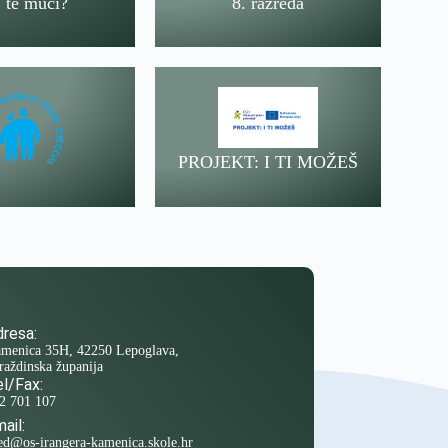
 te muči?
8. razreda
PROJEKT: I TI MOŽEŠ
resa:
menica 35H, 42250 Lepoglava,
raždinska županija
l/Fax:
2 701 107
ail:
ed@os-irangera-kamenica.skole.hr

**Exercise**. Where the line containing "raždinska županija" appears in the records above, begin copying and continue through the last line; copy each line exactly and include no others.

**Answer to this task**.
raždinska županija
l/Fax:
2 701 107
ail:
ed@os-irangera-kamenica.skole.hr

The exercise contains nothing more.